Just behind the official reception committee stood a company of aristocrats and gentlemen. And amongst these were Lord and Lady Mountwalsh, who, with typical generosity, had told Stephen to accompany them so that he should get a good view of the proceedings.
The Mountwalshes were greatly surprised, therefore, just as the royal yacht had rounded the point, to see the respectable but flustered figure of Samuel Tidy pushing his way through the crowd towards them.
"Stephen. Stephen Smith," he called. "You must come at once."
As Tidy drove his pony and trap briskly along, he explained. He had written to Stephen at Mount Walsh, but the letter had missed Stephen, since he had left for Kildare, where he had been a week before getting to Dublin two days before.
"If you hadn't sent me a note yesterday to say you were in Dublin, and coming down here with Lord Mountwalsh, I shouldn't have known how to find you," the Quaker explained. "I hope Lord Mountwalsh will forgive my intrusion."
The two Mountwalshes had behaved with typical grace. "Oh, Stephen, you'll miss the queen," Lady Mountwalsh had cried, and given him a pitying look. "If he has to go, he has to go," said William. "But you'd better go quickly, Stephen, because you can't walk out on a monarch, you know. It's not allowed."
So now they rattled along from Kingstown up to Ballsbridge, over the Grand Canal and up to the Liffey, towards the docks where the steamer to Liverpool was due to leave.

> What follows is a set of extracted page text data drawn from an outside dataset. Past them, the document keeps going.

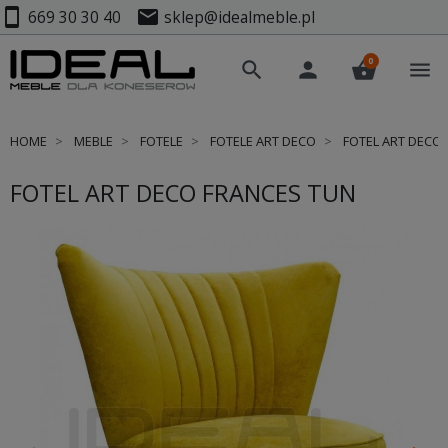
smartphone
mail
669 30 30 40
sklep@idealmeble.pl
0
search
person
shopping_basket
menu
HOME
MEBLE
FOTELE
FOTELE ART DECO
FOTEL ART DECO 
FOTEL ART DECO FRANCES TUN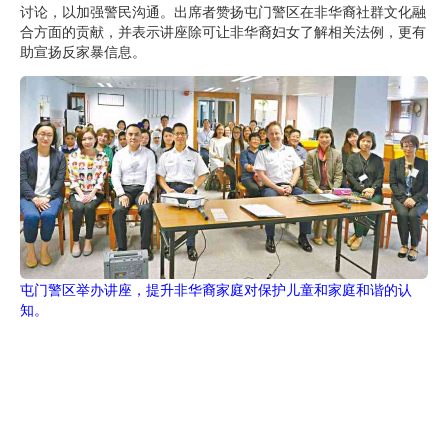
讨论，以加强警民沟通。出席者赞扬屯门警区在非华裔社群文化融
合方面的贡献，并表示讲座除可让非华裔妇女了解相关法例，更有
助宣扬反家暴信息。
屯门警区举办讲座，提升非华裔家庭对保护儿童和家庭和谐的认
知。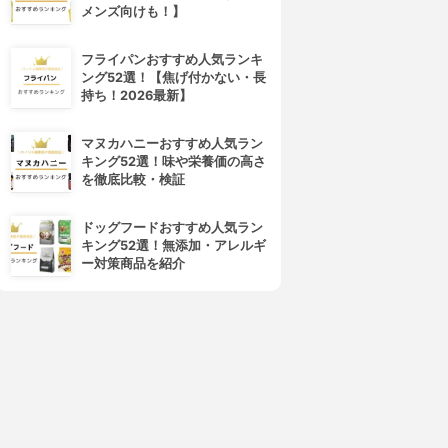
メンズ向けも！】
フライパンおすすめ人気ランキ
ング52選！【焦げ付かない・長
持ち！2026最新】
マヌカハニーおすすめ人気ラン
キング52選！味や栄養価の高さ
を徹底比較・検証
ドッグフードおすすめ人気ラン
キング52選！無添加・アレルギ
ー対策商品を紹介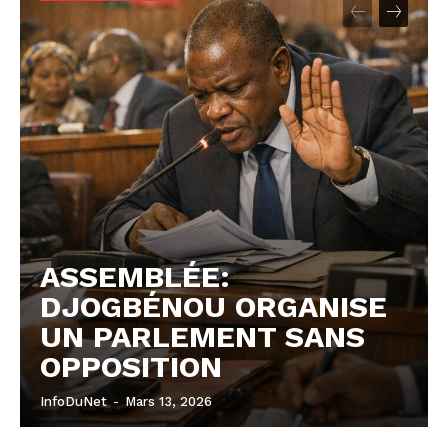
Europe
Asie
ASSEMBLÉE:
DJOGBÉNOU ORGANISE
UN PARLEMENT SANS
OPPOSITION
InfoDuNet
-
Mars 13, 2026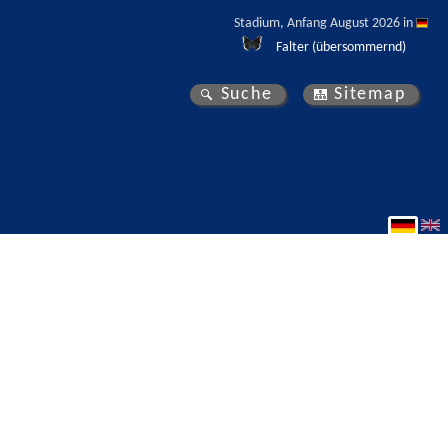
Stadium, Anfang August 2026 in 
Falter (übersommernd)
Suche
Sitemap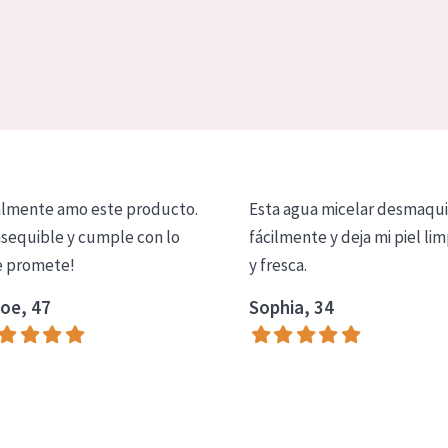
lmente amo este producto.
Esta agua micelar desmaqui
asequible y cumple con lo
fácilmente y deja mi piel lim
 promete!
y fresca.
oe, 47
Sophia, 34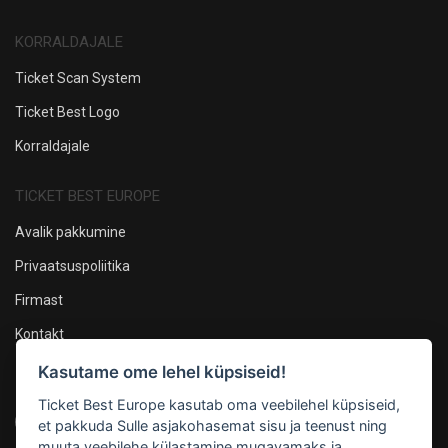
KORRALDAJALE
Ticket Scan System
Ticket Best Logo
Korraldajale
TICKET BEST EUROPE
Avalik pakkumine
Privaatsuspoliitika
Firmast
Kontakt
Kasutame ome lehel küpsiseid!
Oleme sotsiaalmeedias
Ticket Best Europe kasutab oma veebilehel küpsiseid,
et pakkuda Sulle asjakohasemat sisu ja teenust ning
muuta veebilehe külastamine mugavamaks ja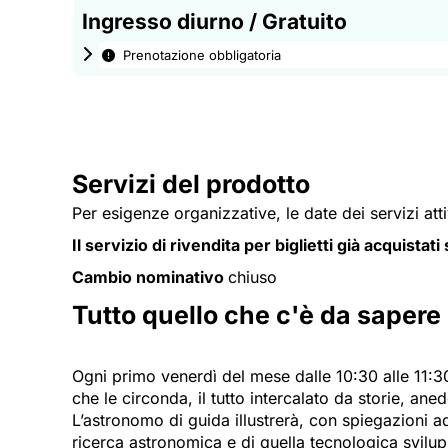
Ingresso diurno / Gratuito
Prenotazione obbligatoria
Servizi del prodotto
Per esigenze organizzative, le date dei servizi att
Il servizio di rivendita per biglietti già acquistat
Cambio nominativo
chiuso
Tutto quello che c'è da sapere
Ogni primo venerdì del mese dalle 10:30 alle 11:30
che le circonda, il tutto intercalato da storie, aned
L’astronomo di guida illustrerà, con spiegazioni ad
ricerca astronomica e di quella tecnologica svilup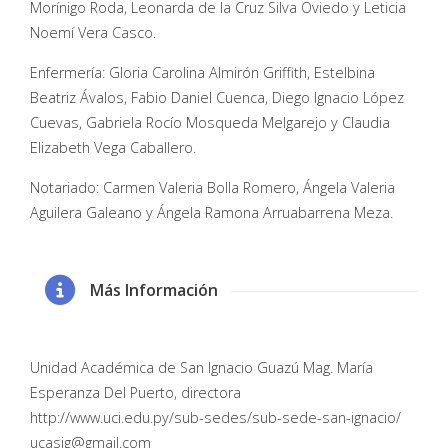
Morínigo Roda, Leonarda de la Cruz Silva Oviedo y Leticia
Noemí Vera Casco.
Enfermería: Gloria Carolina Almirón Griffith, Estelbina
Beatriz Ávalos, Fabio Daniel Cuenca, Diego Ignacio López
Cuevas, Gabriela Rocío Mosqueda Melgarejo y Claudia
Elizabeth Vega Caballero.
Notariado: Carmen Valeria Bolla Romero, Ángela Valeria
Aguilera Galeano y Ángela Ramona Arruabarrena Meza.
Más Información
Unidad Académica de San Ignacio Guazú Mag. María
Esperanza Del Puerto, directora
http://www.uci.edu.py/sub-sedes/sub-sede-san-ignacio/
ucasig@gmail.com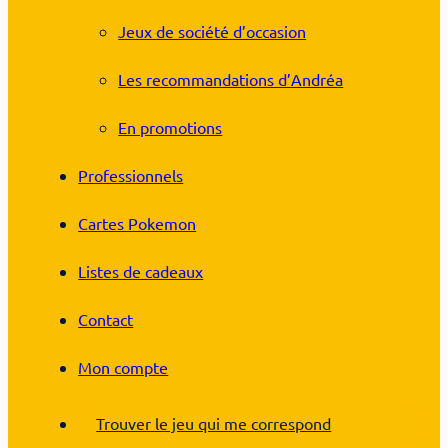
Jeux de société d’occasion
Les recommandations d’Andréa
En promotions
Professionnels
Cartes Pokemon
Listes de cadeaux
Contact
Mon compte
Trouver le jeu qui me correspond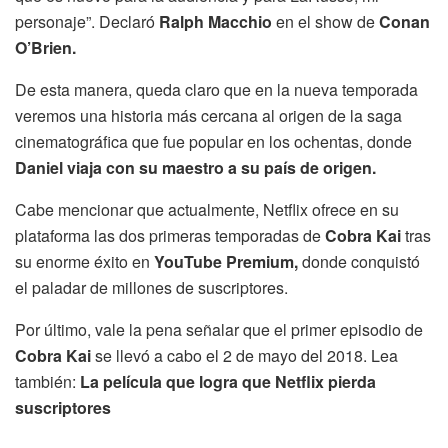
personaje”. Declaró
Ralph Macchio
en el show de
Conan
O’Brien.
De esta manera, queda claro que en la nueva temporada
veremos una historia más cercana al origen de la saga
cinematográfica que fue popular en los ochentas, donde
Daniel viaja con su maestro a su país de origen.
Cabe mencionar que actualmente, Netflix ofrece en su
plataforma las dos primeras temporadas de
Cobra Kai
tras
su enorme éxito en
YouTube Premium,
donde conquistó
el paladar de millones de suscriptores.
Por último, vale la pena señalar que el primer episodio de
Cobra Kai
se llevó a cabo el 2 de mayo del 2018. Lea
también:
La película que logra que Netflix pierda
suscriptores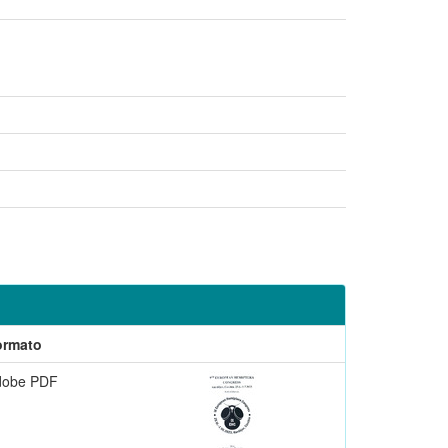
ormato
dobe PDF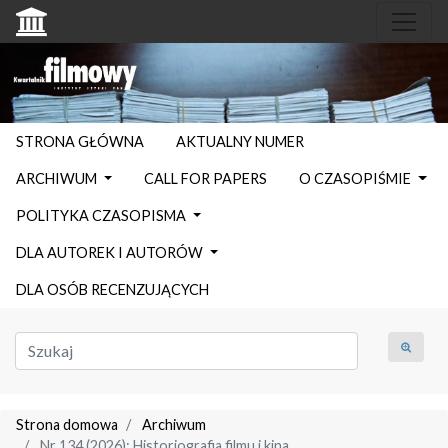
STRONA GŁÓWNA
AKTUALNY NUMER
ARCHIWUM
CALL FOR PAPERS
O CZASOPIŚMIE
POLITYKA CZASOPISMA
DLA AUTOREK I AUTORÓW
DLA OSÓB RECENZUJĄCYCH
Strona domowa
Archiwum
Nr 134 (2026): Historiografia filmu i kina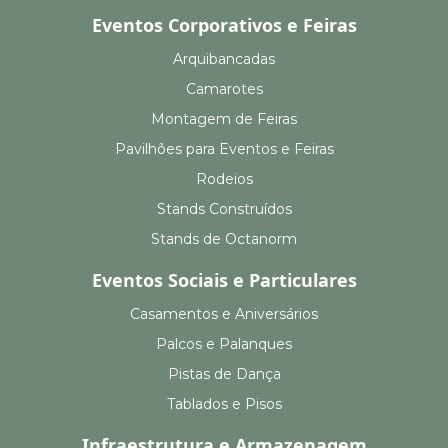
Eventos Corporativos e Feiras
Arquibancadas
Camarotes
Montagem de Feiras
Pavilhões para Eventos e Feiras
Rodeios
Stands Construídos
Stands de Octanorm
Eventos Sociais e Particulares
Casamentos e Aniversários
Palcos e Palanques
Pistas de Dança
Tablados e Pisos
Infraestrutura e Armazenagem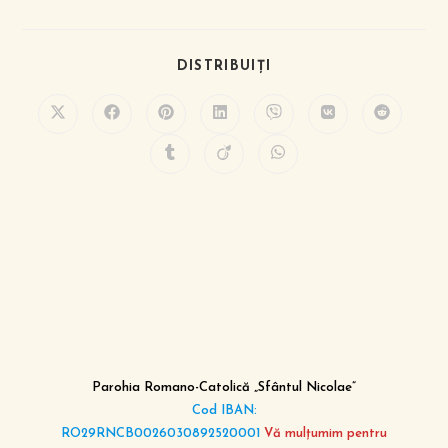
DISTRIBUIȚI
Parohia Romano-Catolică „Sfântul Nicolae”
Cod IBAN:
RO29RNCB0026030892520001
Vă mulțumim pentru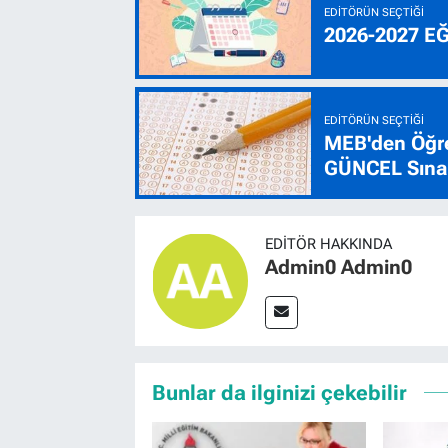
EDITÖRÜN SEÇTIĞI
2026-2027 E
EDITÖRÜN SEÇTIĞI
MEB'den Öğre
GÜNCEL Sınav
EDITÖR HAKKINDA
Admin0 Admin0
Bunlar da ilginizi çekebilir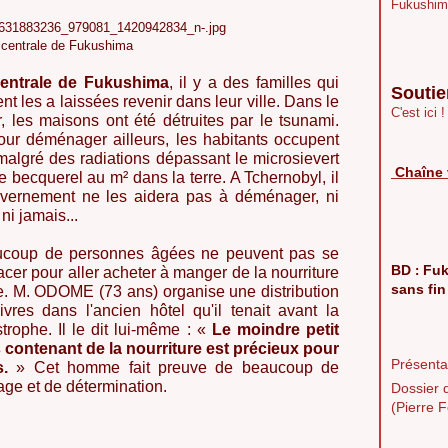
Fukushim
a centrale de Fukushima
centrale de Fukushima
, il y a des familles qui
Soutie
t les a laissées revenir dans leur ville. Dans le
C'est ici !
, les maisons ont été détruites par le tsunami.
ur déménager ailleurs, les habitants occupent
malgré des radiations dépassant le microsievert
Chaîne 
de becquerel au m² dans la terre. A Tchernobyl, il
uvernement ne les aidera pas à déménager, ni
ni jamais...
coup de personnes âgées ne peuvent pas se
BD
Fuk
:
acer pour aller acheter à manger de la nourriture
sans fin
e. M. ODOME (73 ans) organise une distribution
ivres dans l'ancien hôtel qu'il tenait avant la
strophe. Il le dit lui-même : «
Le moindre petit
s contenant de la nourriture est précieux pour
Présentat
.
» Cet homme fait preuve de beaucoup de
age et de détermination.
Dossier 
(Pierre F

There were several ways to reach America, but the most favoured was to cross to England, and there take the ship to New York or Boston. "I secured Maureen an excellent berth," Tidy explained, "on a first-rate ship from Liverpool. She'll travel in comfort, insofar as anyone can. And she has money left over when she arrives." The fact that he and his wife had augmented her savings still further was not something he needed to say. "But I knew you would not wish to let her depart without a word of farewell."
"No. Of course," said Stephen.
It was not until they were at the Liffey that Samuel Tidy said what was really in his mind. It came out quite suddenly.
"I must speak plainly with thee, Stephen Smith," he said, as they passed Trinity College. "This day decides whether you are a wise man or a great fool."
"How so?"
"Have you not understood that Maureen Madden loves you?"
"Loves me? She likes me, I think. She is grateful, I know."